How do we make a choice? Right now, we see two approaches. The US that had no time on its hands before the withdrawal now has the luxury of all the time in the world to wait and see and be oblivious in the meanwhile. The Western world, in general, seems to believe that the occasional Afghan refugee story is all the public diplomacy they need for now.

Those in the neighborhood have a different predicament. They are afraid that if not reined in with some form of an engagement or another, the Taliban government might become more reckless – there is always room for more. They can harbour groups that threaten China and its interests. They can encourage others that target Russia, Pakistan, or Iran. If there is a refugee crisis, the regional states, especially Iran and Pakistan, are the first ones that will have to deal with it. Indifference is a commodity that these countries can hardly afford.

Realising the same, the regional countries have made efforts to diplomatically engage the Taliban. Moscow hosted the Taliban and nine other regional states in October. They dangled diplomatic recognition and promised economic assistance to tempt the Taliban into mending their ways. There have been bilateral and trilateral meetings. The Chinese foreign minister has called for lifting economic sanctions from Afghanistan. Prime Minister Imran Khan has spoken about the need and inevitability of recognising the Taliban government.

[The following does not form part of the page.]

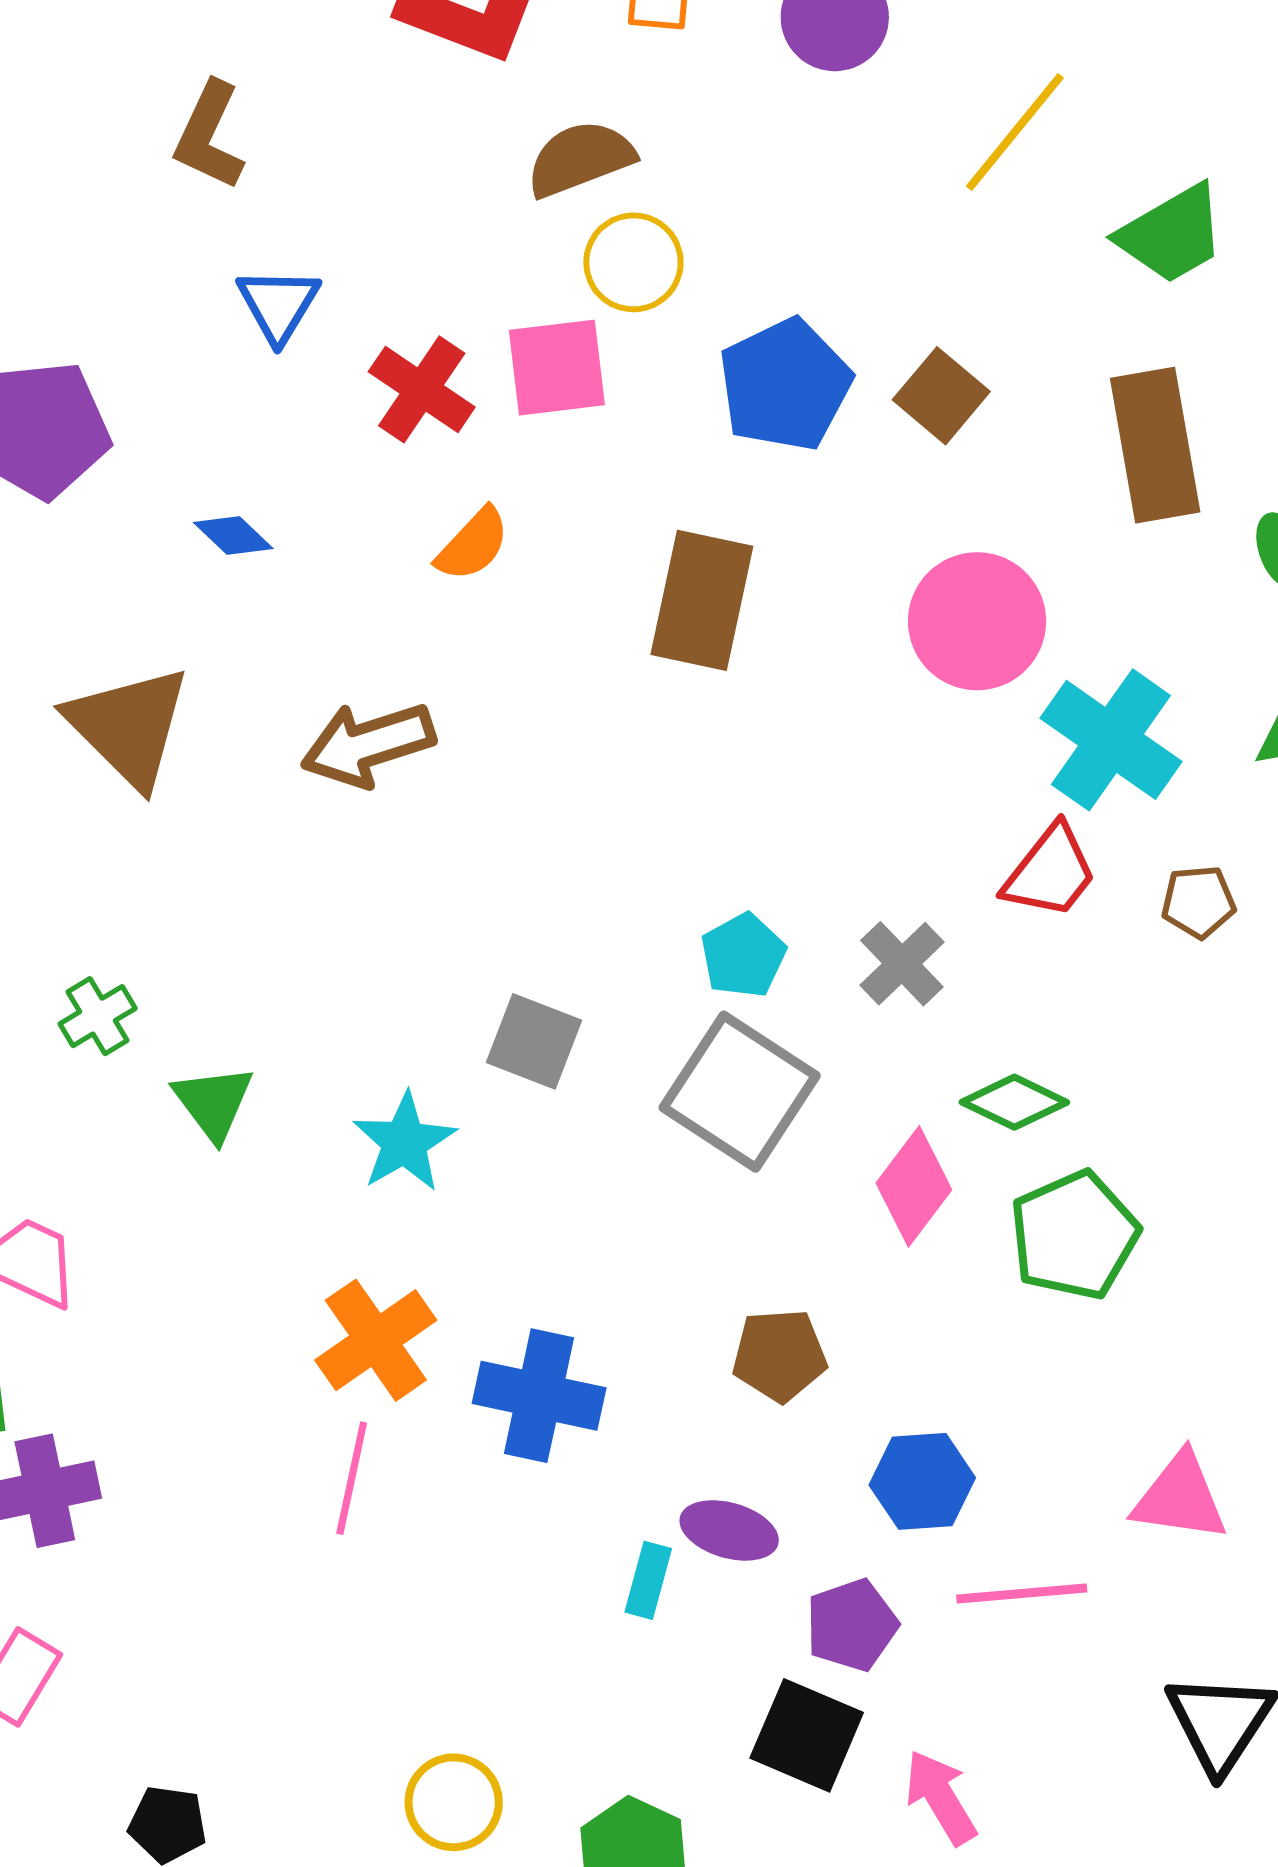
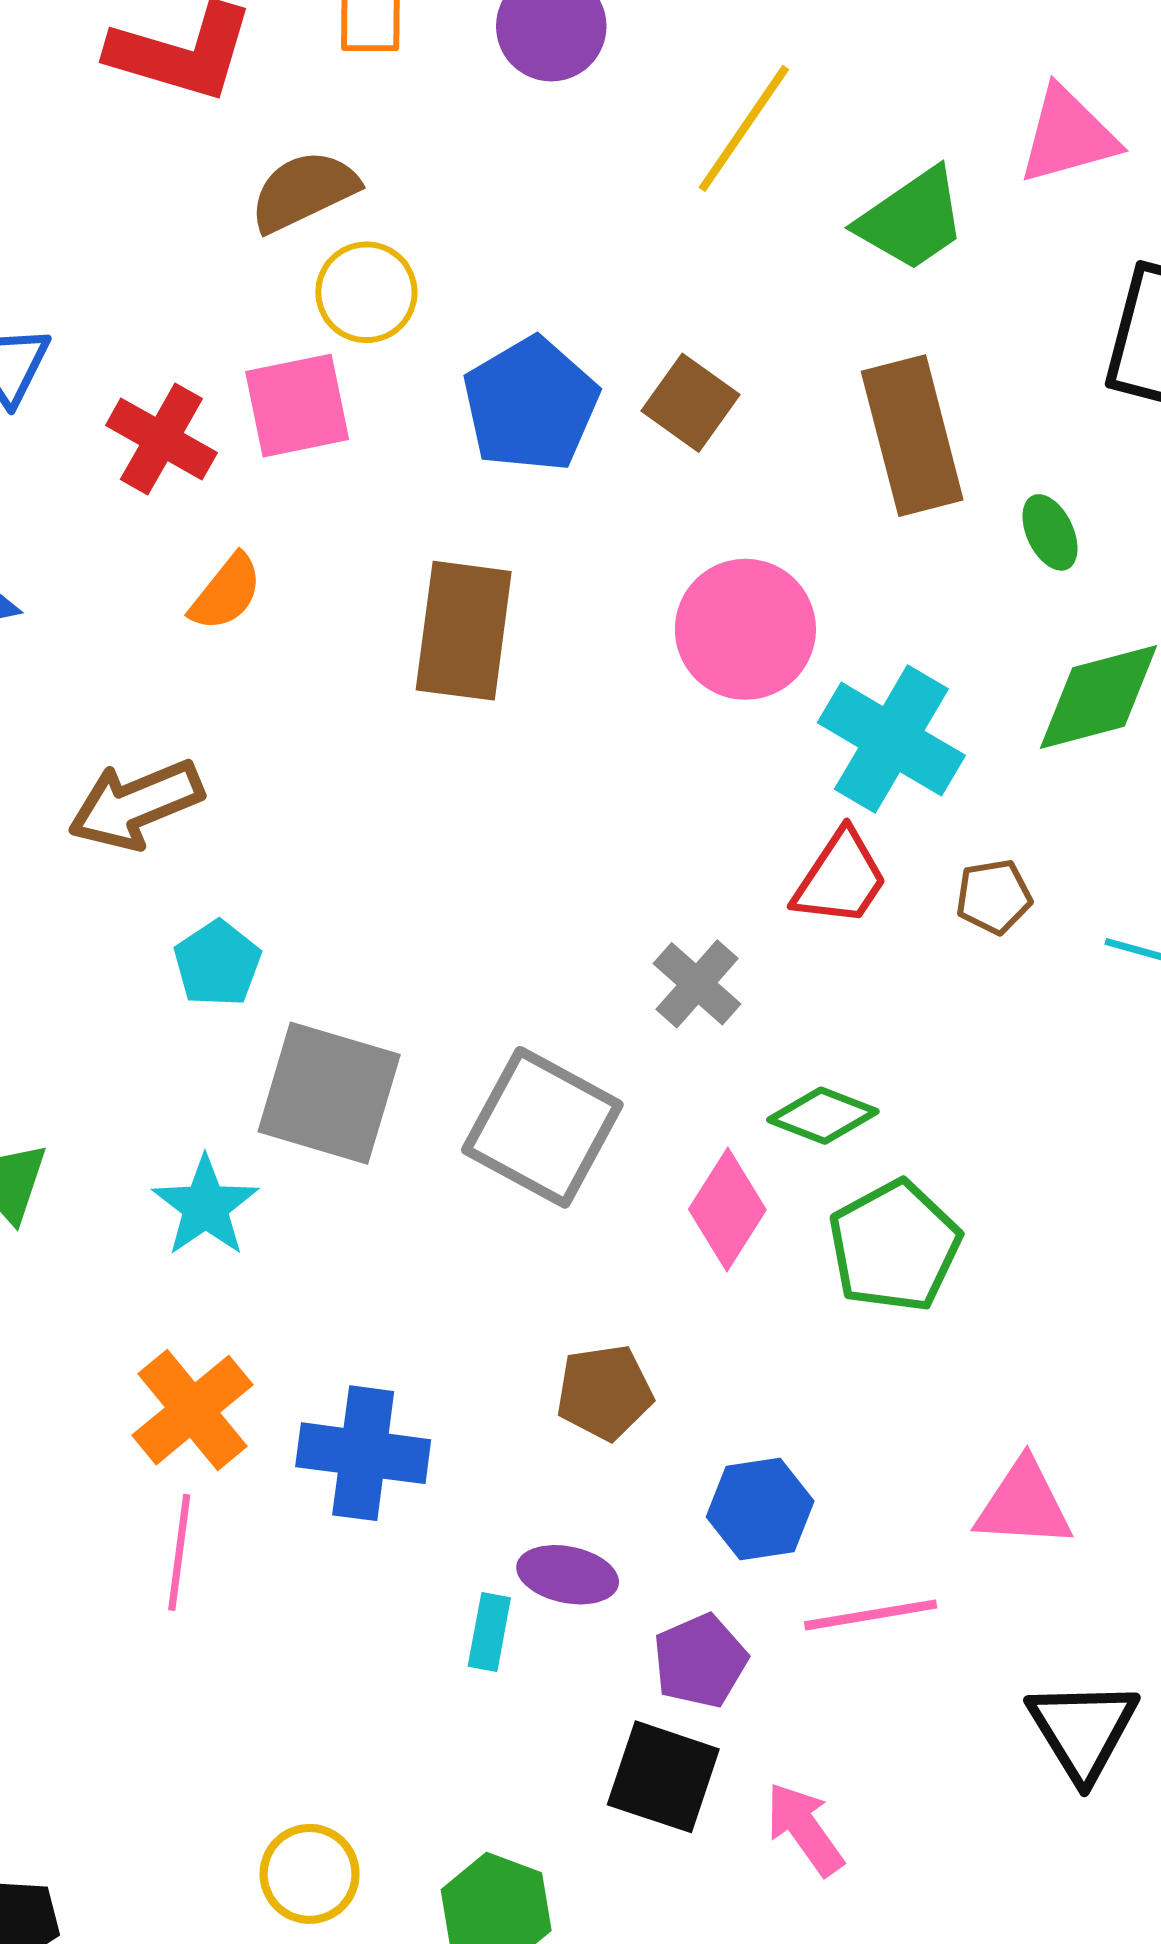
cyan pentagon: (743, 955) -> (217, 964), moved
gray square: (534, 1041) -> (329, 1093), size x1.5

The world is divided on the Taliban, like it is on most other issues around which it should be united. There is a danger that some might recognise the Taliban too soon at the peril of questions about legitimacy and good behavior and others might delay any engagement to prolong the seemingly endless and constantly intensifying suffering of the Afghan people.

We have no perfect solutions. What we ideally need is to call an international conference like those at Bonn. The global community should put its heads together. The strategy of recognising the Taliban should be disentangled from the policy of preventing relief from getting to the Afghan people.

The decision on whether to recognise or not to recognise must be global and not left to individual states. Every hour we wait and calculate, the ordinary Afghan suffers in unimaginable ways.

The writer is an assistant professor of political science at the University of Peshawar.